It is a general truth that the presence of a lift in an Italian edifice represents a reluctant concession to modernity, and the presence of one likely means that either the entire building is the property of one owner, or has endured the most frightful battle of wits, wills and legal cases in order to be installed. Our palazzo in Campobasso bore no hint of electronic elevation. Woe betide the weary traveller who endures ailments of a chiropractic nature. Thus it was that with much heaving and puffing up a poorly lit monumental staircase with heavy bags that sweat at last came. The exterior was historic yet the interior of our accommodation might have been more from 2020 than 1820, its designer having clearly rebelled against the ubiquitous history of the town. The fatigue of travel and heavy lifting lay heavy on us, and so, in a room of the future with a view of the past, we permitted ourselves the luxury of a nap.
Awakening with a start, it was not clear whether half an hour or more had passed. Having lain down with the rays of the sun piercing the blinds and slicing across the room, it was somewhat disorientating to see darkness had descended, yet not that of night. Flinging open the blinds, a sight to induce a double take unfurled before us, unimpeded as it was at this height. Gone was the golden light, as shadow fell over the face of Molise. Storm clouds were gathering, with a distant rumble. How long we had before the full fury of the rains struck, we could not know, and we decided to take our chance. We had a hill to climb.
Hurrying down the great stairs, we came once more into Piazza Guglielmo Pepe, from where the traveller may make a choice. Turn back and stay on the flatland, and in the nineteenth century, or head for the heights and the medieval era. There was no telling whether there would be another chance before we had to leave, and thus into the Middle Ages we went.

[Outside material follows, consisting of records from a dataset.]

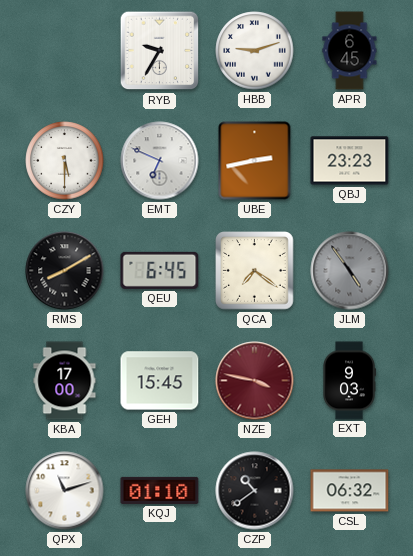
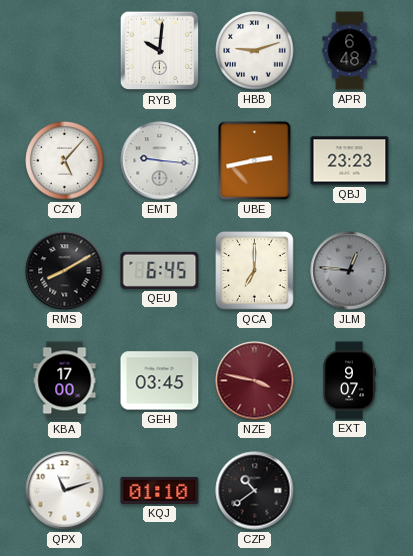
RYB: 9:35 -> 10:01
APR: 6:45 -> 6:48
CZY: 5:30 -> 5:07
EMT: 6:49 -> 9:16
QCA: 7:21 -> 7:00
JLM: 4:54 -> 12:46
GEH: 15:45 -> 03:45
EXT: 9:03 -> 9:07
CSL: 06:32 -> none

Being around a half mile above sea level, only Potenza in Basilicata and L'Aquila in Abruzzo are regional capitals at a greater altitude than the 'Low field'. Yet though the climb to the castle may appear somewhat daunting, it is certainly easier on the heart than the initial impression might suggest. It was certainly refreshingly unusual to see alleys and gates and passageways all darting off at all manner of angles and slopes, as we ascended higher and higher. The small piazza at the feet of the Church of San Leonardo forms something of a base camp, a deep breath before the salita (ascending street) snakes its way to the summit. The peace of the place was punctuated only by the periodic slam of a garishly orange football ricocheting off the palazzi, as a pair of boys merrily enjoyed a moment of after school fun, before their madri would doubtlessly be summoning them to drier refuge. A youngish fellow, heavily clothed and sporting a goatee reclined on a bench, wrestling with an unruly slice of pizza. From where he had sourced the snack was unclear, as near everything in the piazza appeared to be closed. Chuckling at having been distracted by the food, and how in the case of James six years of living in Italy had done nothing to diminish the thrill of catching a whiff of pizza, we set foot upon the salita.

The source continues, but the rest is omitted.